Laurentius Nicolaas Deckers (14 February 1883 – 1 January 1978) was a Dutch politician and diplomat of the defunct Roman Catholic State Party (RKSP) and later co-founder of the Catholic People's Party (KVP) now merged into the Christian Democratic Appeal (CDA) party and agronomist.

Political career
Deckers was elected as a Member of the House of Representatives after the election of 1918, taking office on 17 September 1918. After the election of 1929 Deckers was appointed as Minister of Defence in the Cabinet Ruijs de Beerenbrouck III, taking office on 10 August 1929. After the election of 1933 Deckers returned as a Member of the House of Representatives, taking office on 9 May 1933. Following the cabinet formation of 1933 Deckers continued as Minister of Defence in the Cabinet Colijn II, taking office on 26 May 1933. The Cabinet Colijn II fell on 23 July 1935 and continued to serve in a demissionary capacity until the cabinet formation of 1935 when it was replaced by Cabinet Colijn III with Deckers remaining as Minister of Defence, taking office on 31 July 1935. Deckers was appointed as Minister of Agriculture and Fisheries after the Ministry of Economic Affairs was split into the Ministry of Commerce, Industry and Shipping and the Ministry of Agriculture and Fisheries, taking office on 2 September 1935. After the election of 1937 Deckers again returned as a Member of the House of Representatives, taking office on 8 June 1937. Following the cabinet formation of 1937 Deckers was not giving a cabinet post in the new cabinet, the Cabinet Colijn III was replaced by the Cabinet Colijn IV on 24 June 1937 and he continued to serve in the House of Representatives as a frontbencher. Deckers was selected as Parliamentary leader of the Roman Catholic State Party in the House of Representatives following the election of Josef van Schaik as a Speaker of the House of Representatives and was also selected as Leader of the Roman Catholic State Party following the retirement of Piet Aalberse Sr., taking office on 11 November 1937.

On 10 May 1940 Nazi Germany invaded the Netherlands and the government fled to London to escape the German occupation. During World War II Deckers continued to serve as a Member of the House of Representatives but in reality the De facto political influence of the House of Representatives was marginalized.

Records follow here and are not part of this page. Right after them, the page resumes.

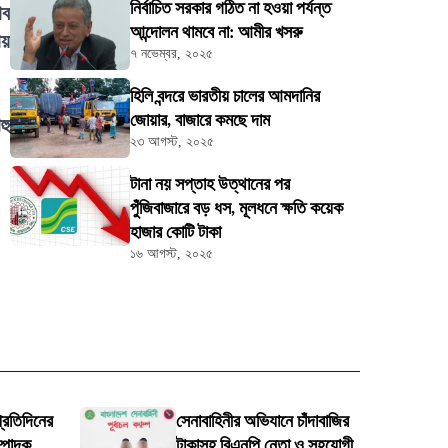
নির্বাচিত সরকার গঠিত না হওয়া পর্যন্ত
াব
আন্দোলন থামবে না: আমীর খসরু
ায়
৭ নভেম্বর, ২০২৫
হিলি বন্দরে ভারতীয় চালের আমদানির
জোয়ার, বাজারে কমছে দাম
হু
২৩ আগস্ট, ২০২৫
টানা নয় সপ্তাহ উত্থানের পর
পুঁজিবাজারে বড় ধস, মূলধনে ক্ষতি কয়েক
হাজার কোটি টাকা
১৬ আগস্ট, ২০২৫
প্রতিদিনের
সেনাবাহিনীর অভিযানে চাঁদাবাজির
্পাদক
টাকাসহ বিএনপি নেতা ও সহযোগী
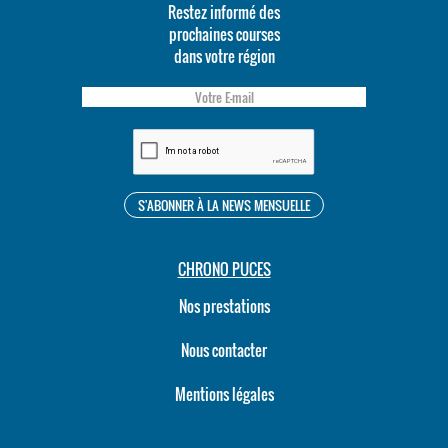
Restez informé des
prochaines courses
dans votre région
CHRONO PUCES
Nos prestations
Nous contacter
Mentions légales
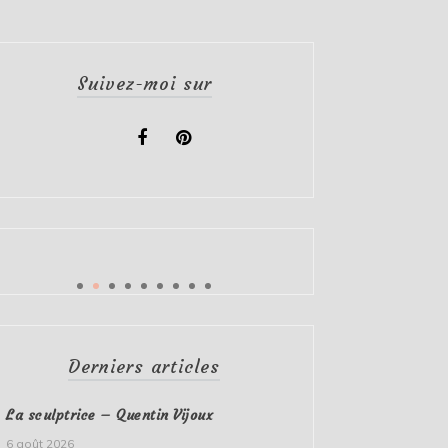
Suivez-moi sur
Derniers articles
La sculptrice – Quentin Vijoux
6 août 2026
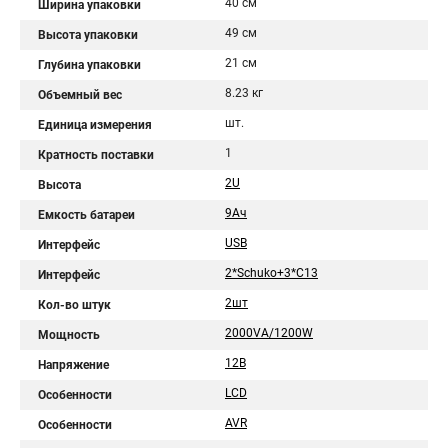
40 см
Ширина упаковки
49 см
Высота упаковки
21 см
Глубина упаковки
8.23 кг
Объемный вес
шт.
Единица измерения
1
Кратность поставки
2U
Высота
9Aч
Емкость батареи
USB
Интерфейс
2*Schuko+3*C13
Интерфейс
2шт
Кол-во штук
2000VA/1200W
Мощность
12В
Напряжение
LCD
Особенности
AVR
Особенности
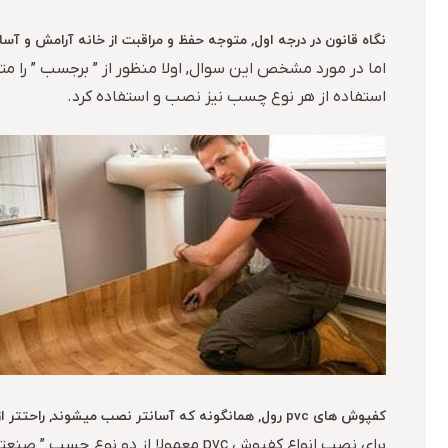
نگاه قانون در درجه اول, متوجه حفظ و مراقبت از خانه آرامش و آ
استفاده از هر نوع چسب نیز نصب و استفاده کرد.
کفپوش های pvc رول, همانگونه که آسانتر نصب میشوند, راحتتر از کفپوش های تایل قابل جمع آوری هستند.
برای نصب انواع کفپوش pvc معمولا ا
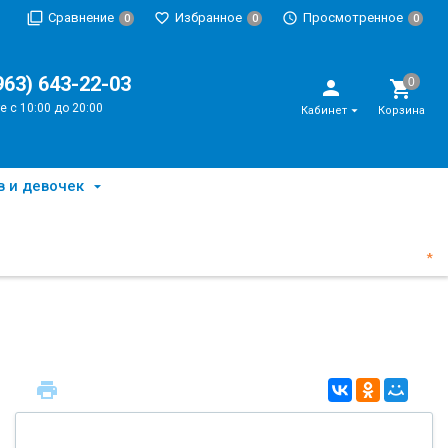
Сравнение
Избранное
Просмотренное
0
0
0
963) 643-22-03
е с 10:00 до 20:00
Кабинет
Корзина
в и девочек
*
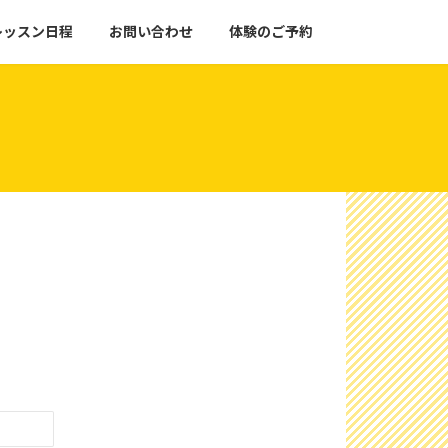
レッスン日程
お問い合わせ
体験のご予約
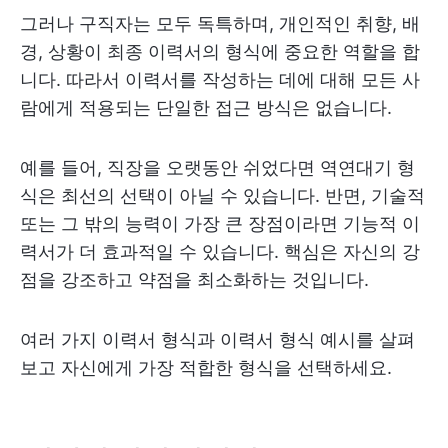
그러나 구직자는 모두 독특하며, 개인적인 취향, 배
경, 상황이 최종 이력서의 형식에 중요한 역할을 합
니다. 따라서 이력서를 작성하는 데에 대해 모든 사
람에게 적용되는 단일한 접근 방식은 없습니다.
예를 들어, 직장을 오랫동안 쉬었다면 역연대기 형
식은 최선의 선택이 아닐 수 있습니다. 반면, 기술적
또는 그 밖의 능력이 가장 큰 장점이라면 기능적 이
력서가 더 효과적일 수 있습니다. 핵심은 자신의 강
점을 강조하고 약점을 최소화하는 것입니다.
여러 가지 이력서 형식과 이력서 형식 예시를 살펴
보고 자신에게 가장 적합한 형식을 선택하세요.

On 9 October 1940 Deckers was arrested and detained in Buchenwald concentration camp and was released on 7 November 1940. Deckers also served retroactively as Chairman of the Roman Catholic State Party from 1 September 1941 after Timotheus Verschuur was detained in Sachsenhausen concentration camp and later died in captivity on 17 April 1945. In May 1942 Deckers was arrested and detained again in Buchenwald concentration camp and was released in August 1942. Following the end of World War II Queen Wilhelmina ordered a Recall of Parliament and Deckers remained a Member of the House of Representatives, taking office on 20 November 1945. On 22 December 1945 the Roman Catholic State Party was renamed as the Catholic People's Party, Deckers was one of the co-founders and became one of the unofficial Deputy Leader of the Catholic People's Party and was selected as the first Parliamentary leader of the Catholic People's Party in the House of Representatives.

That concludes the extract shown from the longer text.